Le rendez-vous commence avec une heure de retard. On se réchauffait comme on pouvait sur ce quai de l'Oise. Si aujourd'hui où je mets à jour mes notes, il fait un soleil radieux, propice à déjeuner dehors, ce jour là, engoncé dans le coupe vent, on se croyait loin dans l'automne.

 

L'homme est jeune, direct, heureux de nous accueillir pour nous parler de son chemin dans son quartier. Il rebondit sur chaque question, enrichissant son récit d'une anecdote, la hissant progressivement au niveau de l'épopée. Même pas dix minutes, il t'emmène dans son rêve de créateur, implanté dans son quartier, se nourrissant de la mixité et de la diversité des cultures.

 

Il a débuté du coté de Stalingrad (si t'es pas de Paris, la station de métro aérien) . C'est un carrefour entre le 19e et le 10e, à cheval sur le canal de la Villette, le canal st Martin descendant vers la Bastille. D'un coté tu montes au Butes Chaumont, de l'autre du descends vers la gare du nord). Coin populaire et déshérité s'il en est. Il y avait des palissades, des terrais vagues que des groupes se disputaient. « C'était un peu serré !». C'est là qu'est né, ce qu'il appelle l'origine du graffiti français.

 

Alors comme il le dira un peu plus tard, ici au bord du canal, c'est son quartier. C'est sa chance !

En l'attendant tu avais fais un petit tour et constaté que beaucoup de ses peintures murales étaient en mauvais état, et en plus que l'usine de chauffe, la CPCU était en cours de démolition. Tu l'interroges sur la destruction de ces bâtiments et la disparition de « son œuvre »

  • j'ai eu la chance de naître ici. Mes parents sont « montés à Paris » parce qu'il y avait du travail. Au début la CPCU, on ne pesait qu'à couvrir ces murs, couvrir les murs du quartier. On ne se souciait pas de ce que cela allait durer.

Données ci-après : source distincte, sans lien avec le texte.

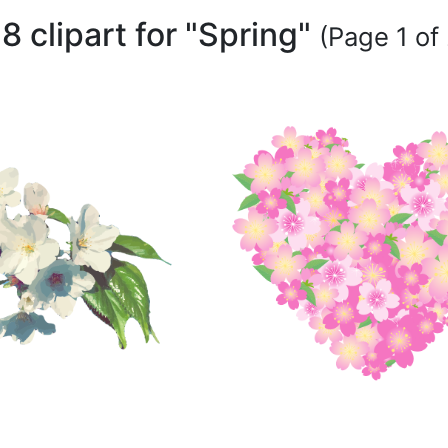
8 clipart for "Spring"
(Page 1 of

  • Progressivement l'espace ici est devenu mon périmètre, j'y ai accueilli plein d'amis.

    Dacruz - rue de la Marne - 005Il nous présente le crabe sur le mur derrière lui, fait par Paul Santoléri de Philadelphie. Ils sont nombreux à venir faire la couleur. Il y a des milliers de façon de voir le graffiti. La chance ici, c'est d'avoir pu partager ces murs et le boulot de huit ans existe encore. A paris et en France, des murs préservés si longtemps ça n’existe pas.

 

Le groupe se déplace lentement. Les voitures qui nous frôlent nous resserrent, de nouvelles questions, Il raconte encore, toujours dans l'enthousiasme.

  • on va aller vers l'usine. Où ça a démarrer. Forcément en vandales. Au départ c'est la seule façon possible. s 'exprimer, c'est lutter. mais je ne voulais pas intervenir comme ça, être avec les gens, pas apparaître contre eux. Il a fallu un changement radical pour pouvoir accompagner les gens, synthétiser toutes la richesse culturelle du quartier où il y a autant de nationalités.

  • En juin, j'ai fait une intervention au collège Mozart, j'avais passé trois semaines à repeindre les murs, avec trois classes de troisième. Dans une classe de 22 élèves, il y avait 13 nationalités, dans l'autre 15. Ma démarche ici où je suis né est de représenter toutes les cultures du monde. Ma signature tout le monde la reconnaît. Le décor appartient à tout le monde.

  • Ma démarche ? Au départ j'étais seul. J'ai travaillé des formes non reconnues par les puristes du graffiti. J'ai eu un peu de mal pour sortir d'un carcan hérité des américains. Or, à la base, le graffiti, c'est la liberté absolue. Si on entre dans un schéma, il n'y a plus d'expression libre.

  • L’inspiration ? Le voyage. Le voyage au Pérou m'a apporté la représentation Inca, la couleur. Mais plus que ça : la compréhension de la culture primitive, comme cette façon de représenter une main, un visage. On retrouve ça dans toutes les cultures, d'Afrique, d'Océanie, d'Amérique. Mais surtout, comme sur les masques, ne pas avoir peur de la couleur.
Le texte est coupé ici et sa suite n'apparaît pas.